START RECORDS PROVIDED
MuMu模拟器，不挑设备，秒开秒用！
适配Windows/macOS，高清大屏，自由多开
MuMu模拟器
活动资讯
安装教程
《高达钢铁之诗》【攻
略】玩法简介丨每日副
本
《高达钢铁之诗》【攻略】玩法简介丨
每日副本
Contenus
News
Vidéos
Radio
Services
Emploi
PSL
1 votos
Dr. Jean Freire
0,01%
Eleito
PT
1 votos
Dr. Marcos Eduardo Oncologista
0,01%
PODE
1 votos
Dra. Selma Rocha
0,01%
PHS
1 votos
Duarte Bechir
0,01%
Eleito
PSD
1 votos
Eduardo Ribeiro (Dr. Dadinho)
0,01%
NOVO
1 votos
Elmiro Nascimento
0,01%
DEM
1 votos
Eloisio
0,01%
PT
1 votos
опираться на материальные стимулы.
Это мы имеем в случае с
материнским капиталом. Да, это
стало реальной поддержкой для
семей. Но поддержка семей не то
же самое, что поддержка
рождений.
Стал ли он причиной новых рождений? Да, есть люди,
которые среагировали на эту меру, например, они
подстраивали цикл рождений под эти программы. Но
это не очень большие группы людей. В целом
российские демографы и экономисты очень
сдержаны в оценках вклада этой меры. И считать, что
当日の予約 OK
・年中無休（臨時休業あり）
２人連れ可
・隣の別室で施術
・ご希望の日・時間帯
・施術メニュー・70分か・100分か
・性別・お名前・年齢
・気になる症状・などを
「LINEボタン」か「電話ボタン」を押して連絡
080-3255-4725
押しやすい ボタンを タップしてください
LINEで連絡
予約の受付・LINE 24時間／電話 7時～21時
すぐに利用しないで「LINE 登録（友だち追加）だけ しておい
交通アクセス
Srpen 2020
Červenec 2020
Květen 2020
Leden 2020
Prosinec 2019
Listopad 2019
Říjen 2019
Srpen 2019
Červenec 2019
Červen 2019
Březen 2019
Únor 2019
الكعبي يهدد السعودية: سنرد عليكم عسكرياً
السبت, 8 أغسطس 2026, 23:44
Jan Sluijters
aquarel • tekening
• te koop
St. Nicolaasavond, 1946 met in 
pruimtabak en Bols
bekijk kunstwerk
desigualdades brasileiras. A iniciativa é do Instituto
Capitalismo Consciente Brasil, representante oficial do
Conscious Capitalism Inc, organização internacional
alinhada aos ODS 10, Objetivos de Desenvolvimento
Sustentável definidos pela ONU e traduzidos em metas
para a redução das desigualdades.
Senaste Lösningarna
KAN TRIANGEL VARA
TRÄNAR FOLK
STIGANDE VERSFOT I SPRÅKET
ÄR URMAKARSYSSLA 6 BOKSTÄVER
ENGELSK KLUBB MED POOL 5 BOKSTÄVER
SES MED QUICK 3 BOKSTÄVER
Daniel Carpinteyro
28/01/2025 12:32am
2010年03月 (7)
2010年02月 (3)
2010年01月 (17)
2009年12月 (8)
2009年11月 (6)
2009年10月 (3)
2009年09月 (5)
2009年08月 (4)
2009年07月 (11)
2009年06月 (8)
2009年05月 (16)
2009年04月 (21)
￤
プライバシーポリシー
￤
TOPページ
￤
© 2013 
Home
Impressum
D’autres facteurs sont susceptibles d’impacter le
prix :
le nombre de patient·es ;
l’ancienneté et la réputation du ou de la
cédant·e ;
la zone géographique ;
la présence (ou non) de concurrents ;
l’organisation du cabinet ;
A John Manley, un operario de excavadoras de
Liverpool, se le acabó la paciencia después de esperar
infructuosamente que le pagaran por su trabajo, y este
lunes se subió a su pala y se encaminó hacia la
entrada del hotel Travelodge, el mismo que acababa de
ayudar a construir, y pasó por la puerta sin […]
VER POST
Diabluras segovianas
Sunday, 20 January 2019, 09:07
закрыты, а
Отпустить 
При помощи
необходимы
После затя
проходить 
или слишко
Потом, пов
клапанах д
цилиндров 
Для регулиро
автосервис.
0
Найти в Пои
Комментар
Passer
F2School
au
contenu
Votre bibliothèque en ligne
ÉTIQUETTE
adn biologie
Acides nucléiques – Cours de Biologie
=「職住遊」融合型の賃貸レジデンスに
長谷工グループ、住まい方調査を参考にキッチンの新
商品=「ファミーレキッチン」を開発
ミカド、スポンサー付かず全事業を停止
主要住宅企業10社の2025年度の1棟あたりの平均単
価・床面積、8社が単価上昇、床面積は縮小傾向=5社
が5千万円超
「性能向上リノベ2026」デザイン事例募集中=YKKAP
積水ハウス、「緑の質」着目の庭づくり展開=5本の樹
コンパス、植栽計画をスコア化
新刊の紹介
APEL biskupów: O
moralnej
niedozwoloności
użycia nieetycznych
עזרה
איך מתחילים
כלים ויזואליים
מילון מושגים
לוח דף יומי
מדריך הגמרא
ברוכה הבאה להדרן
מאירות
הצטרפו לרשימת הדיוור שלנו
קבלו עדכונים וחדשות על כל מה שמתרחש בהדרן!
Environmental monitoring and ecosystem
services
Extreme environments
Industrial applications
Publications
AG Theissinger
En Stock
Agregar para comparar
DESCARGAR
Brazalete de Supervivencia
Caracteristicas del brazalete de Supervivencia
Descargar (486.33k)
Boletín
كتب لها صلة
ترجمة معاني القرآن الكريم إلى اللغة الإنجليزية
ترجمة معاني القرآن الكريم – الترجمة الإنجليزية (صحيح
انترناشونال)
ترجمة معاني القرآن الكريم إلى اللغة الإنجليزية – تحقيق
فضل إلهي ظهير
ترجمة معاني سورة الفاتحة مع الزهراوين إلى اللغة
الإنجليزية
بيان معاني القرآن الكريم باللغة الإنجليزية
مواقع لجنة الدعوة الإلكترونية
END RECORDS PROVIDED
### PROBLEM
Copy each line of the entries in which the string "ترجمة" is found.

### EXPECTED ANSWER
ترجمة معاني القرآن الكريم إلى اللغة الإنجليزية
ترجمة معاني القرآن الكريم – الترجمة الإنجليزية (صحيح
ترجمة معاني القرآن الكريم إلى اللغة الإنجليزية – تحقيق
ترجمة معاني سورة الفاتحة مع الزهراوين إلى اللغة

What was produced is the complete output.